Segment Open
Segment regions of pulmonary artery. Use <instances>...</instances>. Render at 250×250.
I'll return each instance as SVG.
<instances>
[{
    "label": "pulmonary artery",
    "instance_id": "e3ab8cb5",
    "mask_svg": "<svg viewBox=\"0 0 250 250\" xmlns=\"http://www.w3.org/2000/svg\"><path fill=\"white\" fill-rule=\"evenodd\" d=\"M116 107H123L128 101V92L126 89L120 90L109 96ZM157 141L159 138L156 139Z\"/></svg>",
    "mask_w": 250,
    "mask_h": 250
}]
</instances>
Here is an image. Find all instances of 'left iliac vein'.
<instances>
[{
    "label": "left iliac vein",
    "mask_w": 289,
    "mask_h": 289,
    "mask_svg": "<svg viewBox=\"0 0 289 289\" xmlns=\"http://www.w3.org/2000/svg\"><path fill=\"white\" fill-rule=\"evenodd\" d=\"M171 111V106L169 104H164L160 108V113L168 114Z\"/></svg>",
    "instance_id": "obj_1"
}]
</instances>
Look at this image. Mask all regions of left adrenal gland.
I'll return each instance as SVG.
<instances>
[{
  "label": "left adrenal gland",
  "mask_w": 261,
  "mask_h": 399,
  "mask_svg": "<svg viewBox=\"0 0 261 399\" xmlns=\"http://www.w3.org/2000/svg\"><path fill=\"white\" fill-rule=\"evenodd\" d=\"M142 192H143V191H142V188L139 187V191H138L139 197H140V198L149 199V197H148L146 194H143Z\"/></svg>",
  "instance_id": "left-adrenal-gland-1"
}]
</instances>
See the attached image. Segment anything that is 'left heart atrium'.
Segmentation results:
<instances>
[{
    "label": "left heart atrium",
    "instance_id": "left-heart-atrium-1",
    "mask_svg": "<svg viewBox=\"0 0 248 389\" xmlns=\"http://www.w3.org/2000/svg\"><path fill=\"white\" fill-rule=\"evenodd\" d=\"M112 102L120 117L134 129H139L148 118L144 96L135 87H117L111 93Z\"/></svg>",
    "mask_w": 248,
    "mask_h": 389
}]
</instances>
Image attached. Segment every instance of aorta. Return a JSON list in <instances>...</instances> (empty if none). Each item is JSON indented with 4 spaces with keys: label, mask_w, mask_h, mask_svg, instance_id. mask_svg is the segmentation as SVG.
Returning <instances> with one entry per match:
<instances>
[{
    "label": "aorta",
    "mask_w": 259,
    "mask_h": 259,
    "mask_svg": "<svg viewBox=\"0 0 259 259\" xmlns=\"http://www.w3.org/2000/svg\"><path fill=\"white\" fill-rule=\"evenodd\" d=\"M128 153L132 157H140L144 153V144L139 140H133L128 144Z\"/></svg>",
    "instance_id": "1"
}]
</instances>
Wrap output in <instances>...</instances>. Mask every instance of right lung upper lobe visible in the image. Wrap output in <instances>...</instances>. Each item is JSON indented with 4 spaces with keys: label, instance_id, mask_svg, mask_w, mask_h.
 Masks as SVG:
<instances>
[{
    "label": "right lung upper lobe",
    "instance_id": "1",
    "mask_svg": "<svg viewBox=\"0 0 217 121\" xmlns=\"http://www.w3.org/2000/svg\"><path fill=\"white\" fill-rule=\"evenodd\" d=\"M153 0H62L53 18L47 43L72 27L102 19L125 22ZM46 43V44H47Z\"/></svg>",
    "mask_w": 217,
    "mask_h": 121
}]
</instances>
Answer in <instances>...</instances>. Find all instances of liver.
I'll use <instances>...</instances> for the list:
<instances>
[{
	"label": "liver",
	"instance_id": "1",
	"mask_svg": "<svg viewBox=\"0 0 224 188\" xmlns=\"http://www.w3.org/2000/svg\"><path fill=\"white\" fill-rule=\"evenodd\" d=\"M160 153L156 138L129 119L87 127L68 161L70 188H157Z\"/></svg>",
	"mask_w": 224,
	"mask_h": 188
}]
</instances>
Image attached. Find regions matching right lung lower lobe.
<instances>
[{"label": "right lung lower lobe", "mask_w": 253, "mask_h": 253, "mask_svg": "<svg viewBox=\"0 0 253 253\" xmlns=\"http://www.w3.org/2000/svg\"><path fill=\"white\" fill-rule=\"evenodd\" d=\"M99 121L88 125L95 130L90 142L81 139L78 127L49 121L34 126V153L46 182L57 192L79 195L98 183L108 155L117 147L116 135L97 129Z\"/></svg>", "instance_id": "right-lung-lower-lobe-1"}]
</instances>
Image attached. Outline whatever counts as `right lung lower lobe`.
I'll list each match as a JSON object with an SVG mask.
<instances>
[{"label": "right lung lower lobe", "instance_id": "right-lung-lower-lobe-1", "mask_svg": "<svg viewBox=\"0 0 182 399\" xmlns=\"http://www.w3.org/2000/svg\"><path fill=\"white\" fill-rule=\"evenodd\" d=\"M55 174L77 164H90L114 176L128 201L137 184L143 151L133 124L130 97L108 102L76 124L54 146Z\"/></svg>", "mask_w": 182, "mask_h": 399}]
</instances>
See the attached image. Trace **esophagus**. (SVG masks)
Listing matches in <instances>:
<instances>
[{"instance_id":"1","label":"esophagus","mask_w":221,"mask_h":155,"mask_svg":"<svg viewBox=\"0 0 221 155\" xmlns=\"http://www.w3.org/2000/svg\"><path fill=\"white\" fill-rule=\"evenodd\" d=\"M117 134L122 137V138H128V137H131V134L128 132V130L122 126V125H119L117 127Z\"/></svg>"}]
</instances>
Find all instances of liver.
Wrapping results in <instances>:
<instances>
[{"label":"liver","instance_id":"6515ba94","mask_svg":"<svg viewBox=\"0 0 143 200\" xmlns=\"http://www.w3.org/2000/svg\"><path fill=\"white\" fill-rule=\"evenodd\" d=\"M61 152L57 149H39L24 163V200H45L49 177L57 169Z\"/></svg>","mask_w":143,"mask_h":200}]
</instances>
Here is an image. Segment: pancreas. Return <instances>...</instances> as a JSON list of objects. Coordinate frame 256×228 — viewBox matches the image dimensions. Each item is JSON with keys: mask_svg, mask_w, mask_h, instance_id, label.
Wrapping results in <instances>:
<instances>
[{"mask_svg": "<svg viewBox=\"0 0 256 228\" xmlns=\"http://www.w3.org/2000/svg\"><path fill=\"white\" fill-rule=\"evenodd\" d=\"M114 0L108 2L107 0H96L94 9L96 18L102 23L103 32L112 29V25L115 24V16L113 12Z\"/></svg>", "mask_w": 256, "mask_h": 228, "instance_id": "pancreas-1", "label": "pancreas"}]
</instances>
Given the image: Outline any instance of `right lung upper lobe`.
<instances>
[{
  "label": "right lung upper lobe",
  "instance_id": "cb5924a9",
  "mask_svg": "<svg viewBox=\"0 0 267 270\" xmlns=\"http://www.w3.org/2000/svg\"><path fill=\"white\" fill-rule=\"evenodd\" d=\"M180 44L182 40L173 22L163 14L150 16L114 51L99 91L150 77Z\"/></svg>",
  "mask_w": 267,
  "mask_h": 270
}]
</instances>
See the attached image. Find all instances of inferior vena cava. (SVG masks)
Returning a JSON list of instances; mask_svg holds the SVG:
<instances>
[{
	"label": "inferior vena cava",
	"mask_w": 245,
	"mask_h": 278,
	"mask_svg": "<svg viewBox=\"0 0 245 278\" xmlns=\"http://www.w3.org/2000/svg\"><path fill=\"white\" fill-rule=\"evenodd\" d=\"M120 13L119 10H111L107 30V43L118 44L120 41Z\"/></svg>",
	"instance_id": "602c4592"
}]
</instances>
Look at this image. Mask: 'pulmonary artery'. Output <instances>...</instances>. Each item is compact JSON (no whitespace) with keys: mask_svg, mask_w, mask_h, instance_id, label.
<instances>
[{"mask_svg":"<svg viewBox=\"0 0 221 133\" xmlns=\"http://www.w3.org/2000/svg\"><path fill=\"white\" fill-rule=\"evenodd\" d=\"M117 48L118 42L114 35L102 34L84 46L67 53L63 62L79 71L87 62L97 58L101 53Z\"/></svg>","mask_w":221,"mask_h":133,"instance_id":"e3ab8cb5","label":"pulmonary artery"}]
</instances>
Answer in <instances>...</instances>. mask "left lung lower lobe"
Segment Closed
### What is being asked:
Your answer should consist only of the lines from the one with "See the attached image. Find" through the last line of the entries above, retyped exactly.

### Written response:
See the attached image. Find all instances of inferior vena cava. (SVG masks)
Returning a JSON list of instances; mask_svg holds the SVG:
<instances>
[{
	"label": "inferior vena cava",
	"mask_w": 245,
	"mask_h": 278,
	"mask_svg": "<svg viewBox=\"0 0 245 278\" xmlns=\"http://www.w3.org/2000/svg\"><path fill=\"white\" fill-rule=\"evenodd\" d=\"M120 13L119 10H111L107 30V43L118 44L120 41Z\"/></svg>",
	"instance_id": "602c4592"
}]
</instances>
Look at this image. Mask: 'pulmonary artery'. Output <instances>...</instances>. Each item is compact JSON (no whitespace) with keys: mask_svg, mask_w, mask_h, instance_id, label.
<instances>
[{"mask_svg":"<svg viewBox=\"0 0 221 133\" xmlns=\"http://www.w3.org/2000/svg\"><path fill=\"white\" fill-rule=\"evenodd\" d=\"M117 48L118 42L114 35L102 34L84 46L67 53L63 62L79 71L87 62L97 58L101 53Z\"/></svg>","mask_w":221,"mask_h":133,"instance_id":"e3ab8cb5","label":"pulmonary artery"}]
</instances>
Answer in <instances>...</instances>. mask "left lung lower lobe"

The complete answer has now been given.